The partnership has also been active on the acquisition front in the recent past. In addition to the acquisition of a 20% additional interest in NBPL in April 2006, the partnership also completed the acquisition of Sierra Pacific's 50% interest in Tuscarora Gas Transmission Company in December 2006 for $100 million, taking its total holding in the company to 99%. We believe this transaction to have positive impact on the partnership's earnings and distributable cash flows going forward. Tuscarora has firm transportation contracts for over 95% of its available contracted capacity. As of year-end 2006, the weighted average contract life on the Tuscarora pipeline system was approximately 11.4 years. More recently, the partnership has closed its previously announced acquisition of a 46.45% interest in the 2,115 mile Great Lakes pipeline system from El Paso for $962 million, including the assumption of approximately $212 million in debt. The acquisition was partially financed through a private placement of 17.36 million common units for gross proceeds of $600 million which closed concurrently with the acquisition, while the balance was funded through debt. The acquisition provides the partnership with additional stable cash flows as well as greater portfolio diversity. All in all, the partnership has made more than $1.5 billion worth of acquisitions since April 2006.

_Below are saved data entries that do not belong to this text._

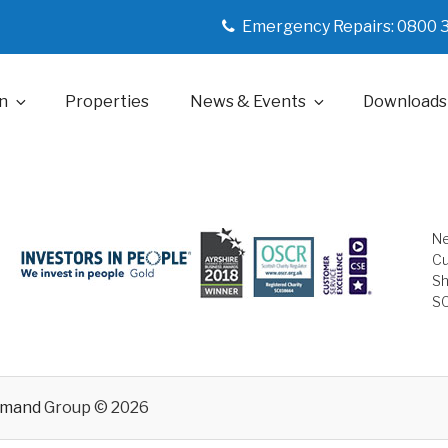
Emergency Repairs: 0800 
n
Properties
News & Events
Downloads
Ne
Cu
Sh
S
emand
Group © 2026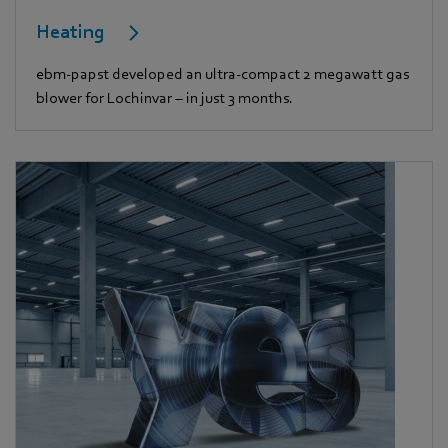
Heating
ebm-papst developed an ultra-compact 2 megawatt gas
blower for Lochinvar – in just 3 months.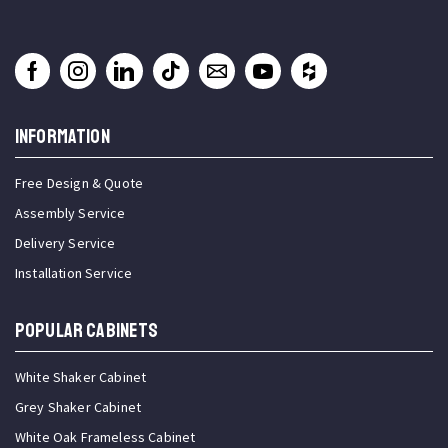
INFORMATION
Free Design & Quote
Assembly Service
Delivery Service
Installation Service
Popular Cabinets
White Shaker Cabinet
Grey Shaker Cabinet
White Oak Frameless Cabinet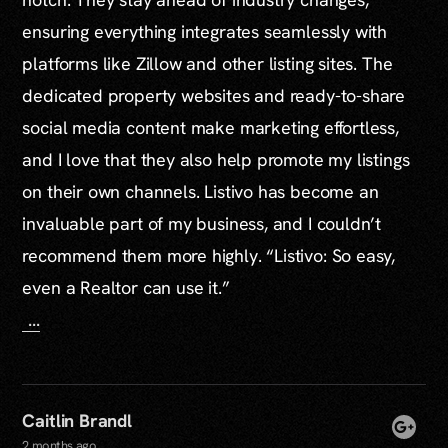
ensuring everything integrates seamlessly with
platforms like Zillow and other listing sites. The
dedicated property websites and ready-to-share
social media content make marketing effortless,
and I love that they also help promote my listings
on their own channels. Listivo has become an
invaluable part of my business, and I couldn’t
recommend them more highly. “Listivo: So easy,
even a Realtor can use it.”
...
Caitlin Brandl
2 months ago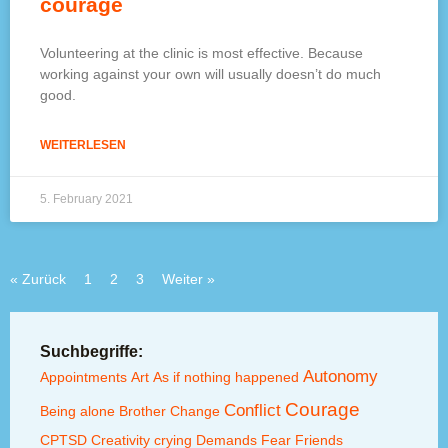
courage
Volunteering at the clinic is most effective. Because
working against your own will usually doesn’t do much
good.
WEITERLESEN
5. February 2021
« Zurück
1
2
3
Weiter »
Suchbegriffe:
Autonomy
Appointments
Art
As if nothing happened
Courage
Conflict
Being alone
Brother
Change
CPTSD
Creativity
crying
Demands
Fear
Friends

While the partnership's long-term distribution-growth prospects are relatively weaker than our preferred MLPs (EPD and NS), largely owing to limited organic growth projects, they have nevertheless improved significantly following recent acquisitions. The partnership's current annualized distribution run rate of $2.64 per unit represents a 10% year over year increase. This represents an attractive and relatively safe spread of 413 basis points over the current 10-year Treasury yield, one of the highest in our coverage universe.